--- Task inputs ---
[Start of Attachment]

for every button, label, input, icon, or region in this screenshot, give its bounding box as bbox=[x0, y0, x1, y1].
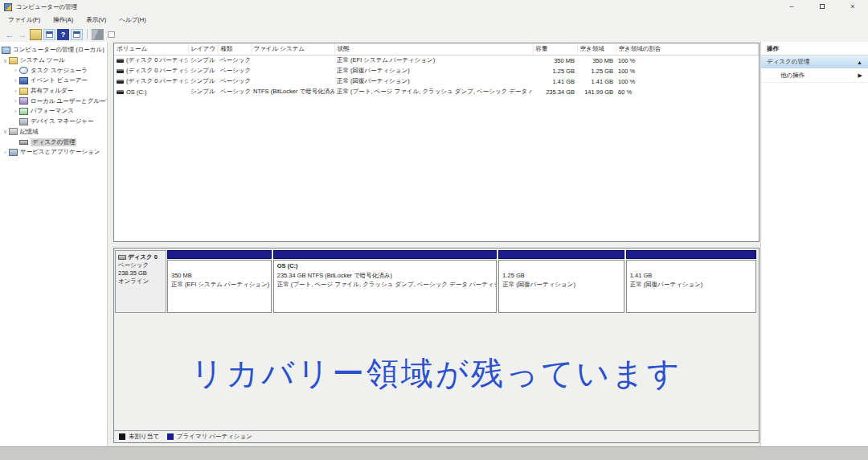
window-title: コンピューターの管理 bbox=[16, 3, 776, 11]
main-area: コンピューターの管理 (ローカル) ∨ システム ツール › タスク スケジュー… bbox=[0, 42, 868, 446]
layout-cell: シンプル bbox=[188, 55, 218, 66]
sidebar-item-storage[interactable]: ∨ 記憶域 bbox=[0, 127, 107, 138]
partition-os-c[interactable]: OS (C:) 235.34 GB NTFS (BitLocker で暗号化済み… bbox=[273, 250, 497, 313]
tool-icon[interactable] bbox=[92, 29, 104, 40]
sidebar-item-disk-management[interactable]: ディスクの管理 bbox=[0, 137, 107, 147]
minimize-button[interactable]: – bbox=[776, 0, 807, 14]
column-layout[interactable]: レイアウト bbox=[188, 43, 218, 55]
actions-group-disk-management[interactable]: ディスクの管理 ▲ bbox=[761, 55, 868, 69]
computer-management-window: コンピューターの管理 – × ファイル(F) 操作(A) 表示(V) ヘルプ(H… bbox=[0, 0, 868, 447]
disk-name: ディスク 0 bbox=[128, 253, 158, 261]
expander-icon[interactable]: › bbox=[12, 108, 19, 115]
sidebar-item-system-tools[interactable]: ∨ システム ツール bbox=[0, 55, 107, 66]
expander-icon[interactable]: ∨ bbox=[2, 57, 9, 64]
free-percent-cell: 100 % bbox=[616, 55, 759, 66]
expander-icon[interactable]: › bbox=[12, 77, 19, 84]
legend-label: 未割り当て bbox=[129, 433, 159, 441]
column-type[interactable]: 種類 bbox=[218, 43, 251, 55]
actions-title: 操作 bbox=[761, 42, 868, 55]
task-scheduler-icon bbox=[19, 67, 28, 74]
column-filesystem[interactable]: ファイル システム bbox=[251, 43, 334, 55]
sidebar-item-task-scheduler[interactable]: › タスク スケジューラ bbox=[0, 65, 107, 76]
sidebar-item-local-users-groups[interactable]: › ローカル ユーザーとグループ bbox=[0, 96, 107, 106]
sidebar-item-label: ディスクの管理 bbox=[31, 138, 76, 146]
table-row[interactable]: (ディスク 0 パーティション 5) シンプル ベーシック 正常 (回復パーティ… bbox=[114, 76, 759, 87]
status-cell: 正常 (回復パーティション) bbox=[334, 76, 533, 87]
computer-management-icon bbox=[4, 3, 12, 11]
sidebar-item-label: 記憶域 bbox=[20, 128, 39, 136]
expander-icon[interactable]: › bbox=[12, 88, 19, 95]
sidebar-item-computer-management-root[interactable]: コンピューターの管理 (ローカル) bbox=[0, 45, 107, 55]
partition-size: 350 MB bbox=[171, 271, 268, 281]
volume-table: ボリューム レイアウト 種類 ファイル システム 状態 容量 空き領域 空き領域… bbox=[114, 43, 759, 97]
partition-efi[interactable]: 350 MB 正常 (EFI システム パーティション) bbox=[167, 250, 272, 313]
filesystem-cell: NTFS (BitLocker で暗号化済み) bbox=[251, 87, 334, 97]
window-pane-icon[interactable] bbox=[105, 29, 117, 40]
partition-name bbox=[502, 261, 620, 271]
expander-icon[interactable]: › bbox=[12, 67, 19, 74]
restore-icon bbox=[820, 4, 825, 9]
menu-help[interactable]: ヘルプ(H) bbox=[113, 14, 152, 26]
partition-body[interactable]: OS (C:) 235.34 GB NTFS (BitLocker で暗号化済み… bbox=[273, 260, 497, 313]
column-status[interactable]: 状態 bbox=[334, 43, 533, 55]
close-button[interactable]: × bbox=[837, 0, 868, 14]
services-icon bbox=[9, 149, 18, 156]
partition-color-bar bbox=[498, 250, 624, 259]
help-icon[interactable]: ? bbox=[57, 29, 69, 40]
partition-recovery-1[interactable]: 1.25 GB 正常 (回復パーティション) bbox=[498, 250, 624, 313]
type-cell: ベーシック bbox=[218, 76, 251, 87]
partition-recovery-2[interactable]: 1.41 GB 正常 (回復パーティション) bbox=[626, 250, 756, 313]
free-percent-cell: 100 % bbox=[616, 76, 759, 87]
table-row[interactable]: OS (C:) シンプル ベーシック NTFS (BitLocker で暗号化済… bbox=[114, 87, 759, 97]
computer-icon bbox=[2, 47, 10, 54]
disk-management-icon bbox=[19, 140, 28, 145]
sidebar-item-performance[interactable]: › パフォーマンス bbox=[0, 106, 107, 117]
sidebar-item-device-manager[interactable]: デバイス マネージャー bbox=[0, 117, 107, 127]
sidebar-item-shared-folders[interactable]: › 共有フォルダー bbox=[0, 86, 107, 97]
console-window-icon[interactable] bbox=[43, 29, 55, 40]
sidebar-item-label: パフォーマンス bbox=[31, 107, 74, 115]
disk-type: ベーシック bbox=[118, 261, 163, 269]
collapse-arrow-icon[interactable]: ▲ bbox=[857, 60, 862, 65]
show-console-tree-icon[interactable] bbox=[30, 29, 42, 40]
event-viewer-icon bbox=[19, 77, 28, 84]
performance-icon bbox=[19, 108, 28, 115]
forward-icon[interactable]: → bbox=[16, 30, 29, 39]
disk-0-info-box[interactable]: ディスク 0 ベーシック 238.35 GB オンライン bbox=[115, 250, 166, 313]
console-tree: コンピューターの管理 (ローカル) ∨ システム ツール › タスク スケジュー… bbox=[0, 42, 108, 446]
menu-view[interactable]: 表示(V) bbox=[80, 14, 113, 26]
column-free-percent[interactable]: 空き領域の割合 bbox=[616, 43, 759, 55]
partition-color-bar bbox=[626, 250, 756, 259]
restore-button[interactable] bbox=[807, 0, 837, 14]
show-action-pane-icon[interactable] bbox=[71, 29, 83, 40]
capacity-cell: 350 MB bbox=[533, 55, 577, 66]
capacity-cell: 235.34 GB bbox=[533, 87, 577, 97]
sidebar-item-services-applications[interactable]: › サービスとアプリケーション bbox=[0, 147, 107, 158]
legend-label: プライマリ パーティション bbox=[177, 433, 252, 441]
menu-file[interactable]: ファイル(F) bbox=[2, 14, 47, 26]
column-capacity[interactable]: 容量 bbox=[533, 43, 577, 55]
type-cell: ベーシック bbox=[218, 66, 251, 76]
expander-icon[interactable]: ∨ bbox=[2, 128, 9, 135]
column-free[interactable]: 空き領域 bbox=[577, 43, 616, 55]
expander-icon[interactable]: › bbox=[2, 149, 9, 156]
partition-body[interactable]: 350 MB 正常 (EFI システム パーティション) bbox=[167, 260, 272, 313]
legend-primary-partition: プライマリ パーティション bbox=[167, 433, 252, 441]
table-row[interactable]: (ディスク 0 パーティション 4) シンプル ベーシック 正常 (回復パーティ… bbox=[114, 66, 759, 76]
back-icon[interactable]: ← bbox=[3, 30, 16, 39]
table-row[interactable]: (ディスク 0 パーティション 1) シンプル ベーシック 正常 (EFI シス… bbox=[114, 55, 759, 66]
expander-icon[interactable]: › bbox=[12, 97, 19, 105]
partition-name bbox=[630, 261, 752, 271]
partition-body[interactable]: 1.25 GB 正常 (回復パーティション) bbox=[498, 260, 624, 313]
status-cell: 正常 (EFI システム パーティション) bbox=[334, 55, 533, 66]
type-cell: ベーシック bbox=[218, 55, 251, 66]
partition-body[interactable]: 1.41 GB 正常 (回復パーティション) bbox=[626, 260, 756, 313]
column-volume[interactable]: ボリューム bbox=[114, 43, 188, 55]
actions-more-actions[interactable]: 他の操作 ▶ bbox=[761, 69, 868, 83]
volume-list-panel: ボリューム レイアウト 種類 ファイル システム 状態 容量 空き領域 空き領域… bbox=[113, 43, 760, 242]
sidebar-item-event-viewer[interactable]: › イベント ビューアー bbox=[0, 76, 107, 86]
partition-status: 正常 (EFI システム パーティション) bbox=[171, 280, 268, 290]
disk-0-row: ディスク 0 ベーシック 238.35 GB オンライン 350 MB 正常 (… bbox=[115, 250, 756, 313]
sidebar-item-label: システム ツール bbox=[20, 56, 65, 64]
menu-action[interactable]: 操作(A) bbox=[47, 14, 80, 26]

[End of Attachment]

--- Exercise prompt ---
All lines above containing the string "layout" are to be collected.

--- Exercise answer ---
layout-cell: シンプル bbox=[188, 55, 218, 66]
column-layout[interactable]: レイアウト bbox=[188, 43, 218, 55]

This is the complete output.